1.3. Il gravame è pertanto ricevibile in ordine e può essere evaso sulla base degli atti, senza istruttoria (art. 25 cpv. 1 LPAmm). Ad eventuali carenze istruttorie potrà semmai essere posto rimedio rinviando gli atti all'istanza inferiore affinché, esperiti gli accertamenti mancanti, si pronunci nuovamente (art. 86 cpv. 2 LPAmm).

 

 

2.    Secondo l'art. 87 della Costituzione federale della Confederazione Svizzera del 18 aprile 1999 (Cost.; RS 101), la legislazione sulla navigazione compete alla Confederazione. Fondandosi su tale disposto, il legislatore federale ha adottato la legge federale sulla navigazione interna del 3 ottobre 1975 (LNI; RS 747.201). Tale normativa sancisce il principio secondo cui, nei limiti delle disposizioni di legge, la navigazione sulle acque pubbliche è libera (cfr. art. 2 cpv. 1 LNI; cosiddetto principio della libertà della navigazione; cfr. DTF 119 Ia 197 consid. 2a). Il concetto di navigazione ai sensi della LNI comprende anche l'impiego di natanti a scopo sportivo o di divertimento, segnatamente di canoe (cfr.

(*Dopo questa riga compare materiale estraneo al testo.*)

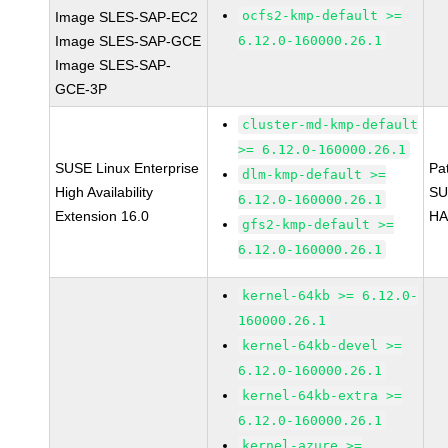
ocfs2-kmp-default >=
Image SLES-SAP-EC2
Image SLES-SAP-GCE
6.12.0-160000.26.1
Image SLES-SAP-
GCE-3P
cluster-md-kmp-default
>= 6.12.0-160000.26.1
SUSE Linux Enterprise
Pa
dlm-kmp-default >=
High Availability
SU
6.12.0-160000.26.1
Extension 16.0
HA
gfs2-kmp-default >=
6.12.0-160000.26.1
kernel-64kb >= 6.12.0-
160000.26.1
kernel-64kb-devel >=
6.12.0-160000.26.1
kernel-64kb-extra >=
6.12.0-160000.26.1
kernel-azure >=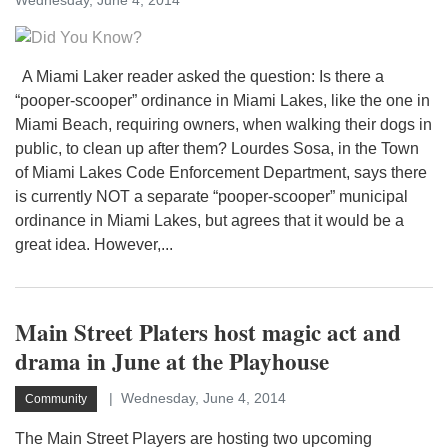
Wednesday, June 4, 2014
A Miami Laker reader asked the question: Is there a
“pooper-scooper” ordinance in Miami Lakes, like the one in
Miami Beach, requiring owners, when walking their dogs in
public, to clean up after them? Lourdes Sosa, in the Town
of Miami Lakes Code Enforcement Department, says there
is currently NOT a separate “pooper-scooper” municipal
ordinance in Miami Lakes, but agrees that it would be a
great idea. However,...
Main Street Platers host magic act and
drama in June at the Playhouse
Wednesday, June 4, 2014
Community
The Main Street Players are hosting two upcoming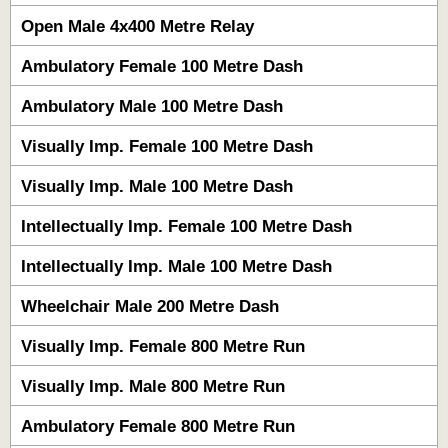
Open Male 4x400 Metre Relay
Ambulatory Female 100 Metre Dash
Ambulatory Male 100 Metre Dash
Visually Imp. Female 100 Metre Dash
Visually Imp. Male 100 Metre Dash
Intellectually Imp. Female 100 Metre Dash
Intellectually Imp. Male 100 Metre Dash
Wheelchair Male 200 Metre Dash
Visually Imp. Female 800 Metre Run
Visually Imp. Male 800 Metre Run
Ambulatory Female 800 Metre Run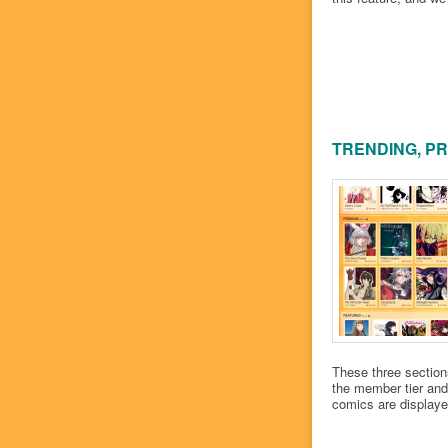
TRENDING, P
These three section
the member tier and 
comics are displayed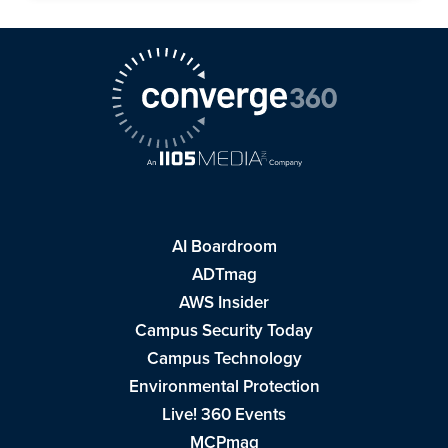
AI Boardroom
ADTmag
AWS Insider
Campus Security Today
Campus Technology
Environmental Protection
Live! 360 Events
MCPmag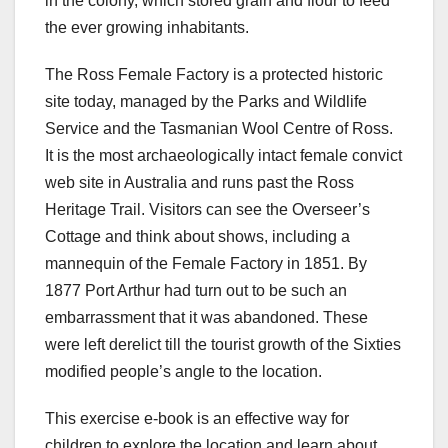
in the colony, which stored grain and flour to feed
the ever growing inhabitants.
The Ross Female Factory is a protected historic
site today, managed by the Parks and Wildlife
Service and the Tasmanian Wool Centre of Ross.
It is the most archaeologically intact female convict
web site in Australia and runs past the Ross
Heritage Trail. Visitors can see the Overseer’s
Cottage and think about shows, including a
mannequin of the Female Factory in 1851. By
1877 Port Arthur had turn out to be such an
embarrassment that it was abandoned. These
were left derelict till the tourist growth of the Sixties
modified people’s angle to the location.
This exercise e-book is an effective way for
children to explore the location and learn about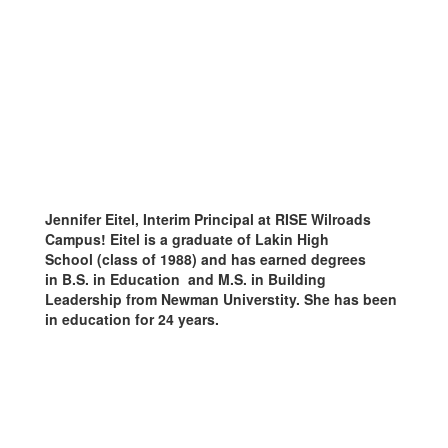
Jennifer Eitel, Interim Principal at RISE Wilroads
Campus! Eitel is a graduate of Lakin High
School (class of 1988) and has earned degrees
in B.S. in Education and
M.S. in Building
Leadership from Newman Universtity. She
has been
in education for 24
years.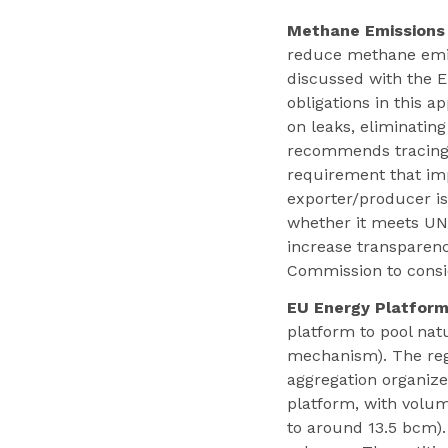
Methane Emissions
reduce methane emiss
discussed with the E
obligations in this 
on leaks, eliminatin
recommends tracing 
requirement that imp
exporter/producer i
whether it meets UN
increase transparen
Commission to consid
EU Energy Platform
platform to pool nat
mechanism). The reg
aggregation organiz
platform, with volum
to around 13.5 bcm).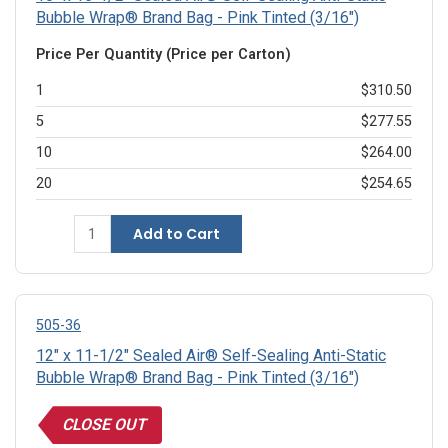
Bubble Wrap® Brand Bag - Pink Tinted (3/16")
Price Per Quantity (Price per Carton)
1
$310.50
5
$277.55
10
$264.00
20
$254.65
Add to Cart
505-36
12" x 11-1/2" Sealed Air® Self-Sealing Anti-Static
Bubble Wrap® Brand Bag - Pink Tinted (3/16")
CLOSE OUT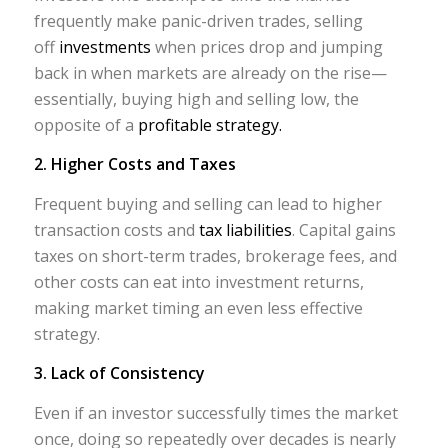
frequently make panic-driven trades, selling
off
investments
when prices drop and jumping
back in when markets are already on the rise—
essentially, buying high and selling low, the
opposite of a
profitable strategy.
2. Higher Costs and Taxes
Frequent buying and selling can lead to higher
transaction costs and
tax liabilities
. Capital gains
taxes on short-term trades, brokerage fees, and
other costs can eat into investment returns,
making market timing an even less effective
strategy.
3. Lack of Consistency
Even if an investor successfully times the market
once, doing so repeatedly over decades is nearly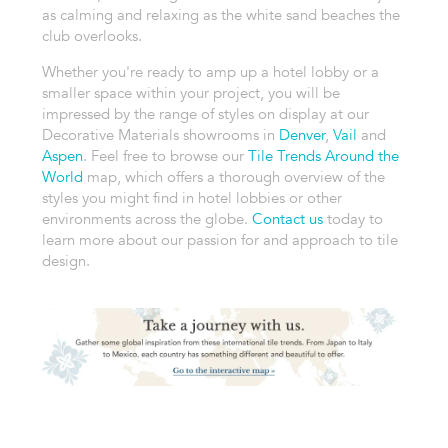
as calming and relaxing as the white sand beaches the
club overlooks.
Whether you're ready to amp up a hotel lobby or a
smaller space within your project, you will be
impressed by the range of styles on display at our
Decorative Materials showrooms in
Denver
,
Vail
and
Aspen
. Feel free to browse our
Tile Trends Around the
World
map, which offers a thorough overview of the
styles you might find in hotel lobbies or other
environments across the globe.
Contact us
today to
learn more about our passion for and approach to tile
design.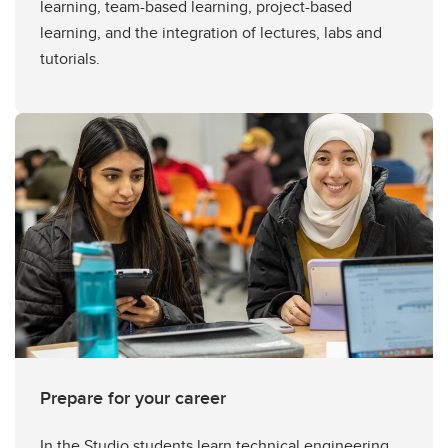
learning, team-based learning, project-based
learning, and the integration of lectures, labs and
tutorials.
Prepare for your career
In the Studio students learn technical engineering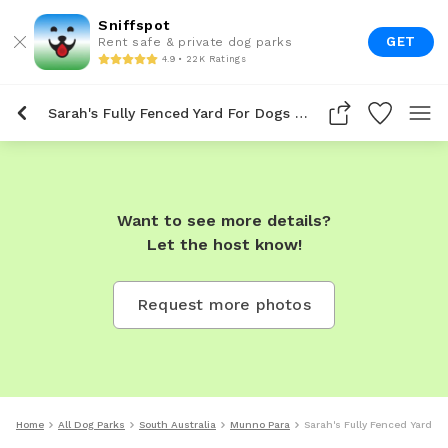
Sniffspot
GET
Rent safe & private dog parks
4.9 • 22K Ratings
Sarah's Fully Fenced Yard For Dogs To Rent In Munno Para
Want to see more details?
Let the host know!
Request more photos
Home
All Dog Parks
South Australia
Munno Para
Sarah's Fully Fenced Yard F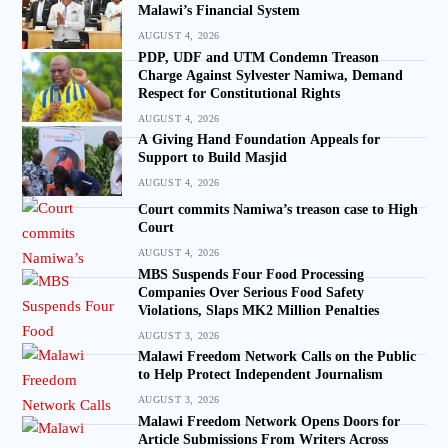
Malawi’s Financial System
AUGUST 4, 2026
PDP, UDF and UTM Condemn Treason
Charge Against Sylvester Namiwa, Demand
Respect for Constitutional Rights
AUGUST 4, 2026
A Giving Hand Foundation Appeals for
Support to Build Masjid
AUGUST 4, 2026
Court commits Namiwa’s treason case to High
Court
AUGUST 4, 2026
MBS Suspends Four Food Processing
Companies Over Serious Food Safety
Violations, Slaps MK2 Million Penalties
AUGUST 3, 2026
Malawi Freedom Network Calls on the Public
to Help Protect Independent Journalism
AUGUST 3, 2026
Malawi Freedom Network Opens Doors for
Article Submissions From Writers Across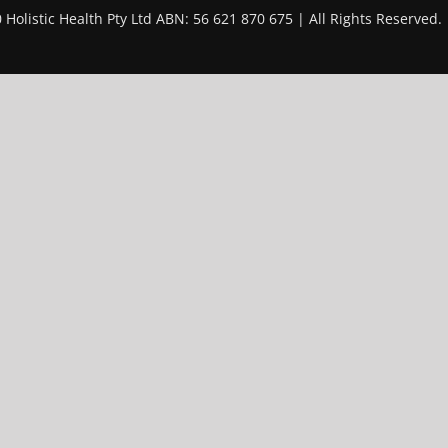
 Holistic Health Pty Ltd ABN: 56 621 870 675 | All Rights Reserved.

DTF 119 Ia 197 consid. 2b e rif.; cfr. pure Robert Vogel/Stephan Hartmann/Werner Schib, in: Georg Müller [curatore], Schweizerisches Bundesverwaltungsrecht, Band IV: Verkehrsrecht, Basilea 2008, pag. 458, n. 6 e 459, n. 8; cfr. in questo senso anche art. 2 cpv. 3 del regolamento della legge cantonale d'applicazione alla legge federale sulla navigazione interna del 31 marzo 1993 [RCNav; RL 781.110]). I Cantoni possono tuttavia vietare o limitare la navigazione sulle loro acque oppure contenere il numero dei natanti ammessi su una via d'acqua, nella misura in cui l'interesse pubblico o la protezione di diritti importanti lo esigono (art. 3 cpv. 2 LNI; DTF 119 Ia 197 consid. 3b). Nell'emanazione di norme restrittive i Cantoni devono tener conto del principio della libertà della navigazione (cfr. DTF 119 Ia 197 consid. 4a; Vogel/
Hartmann/Schib
, op. cit., pag. 462, n. 17; Andreas Flückiger, Gemeingebrauch an oberirdischen öffentlichen Gewässern, insbesondere die Schiffahrt auf Schweizerischer Gewässern, Berna 1987, pag. 92 seg.).
Oltre a questi divieti e limitazioni generali, i Cantoni possono emanare prescrizioni locali particolari, per garantire la sicurezza della navigazione o la protezione dell'ambiente (cfr. art. 25 cpv. 3 LNI; STF 2P.191/2004 citata consid. 2.3; Vogel/Hartmann/Schib, op. cit., pag. 463, n. 20). Resta di principio riservato al diritto cantonale stabilire in esito a quale procedura rispettivamente in quale forma e attraverso quali autorità emanare tali prescrizioni (DTF 119 Ia 141 consid. 3b/aa in fine). In Ticino, il Consiglio di Stato stabilisce le norme relative alla navigazione interna nell'ambito delle competenze delegate dalla legislazione federale e della legge cantonale d'applicazione, in particolare dall'art. 3 cpv. 2 LNI, tenendo particolarmente conto delle esigenze di natura ambientale ed ecologica e del benessere della popolazione (cfr. art. 1 cpv. 1 LCNav). In base all'art. 1 cpv. 1 RCNav, competente per l'esecuzione delle norme legali concernenti la navigazione è il Dipartimento delle istituzioni, che - riservate le competenze demandategli dal regolamento d'applicazione - procede per il tramite della Sezione della circolazione. La Sezione della circolazione, Servizio navigazione, è tra l'altro competente per effettuare i lavori di posa e rimozione della segnaletica (cfr. art. 4 cpv. 1 lett. a RCNav).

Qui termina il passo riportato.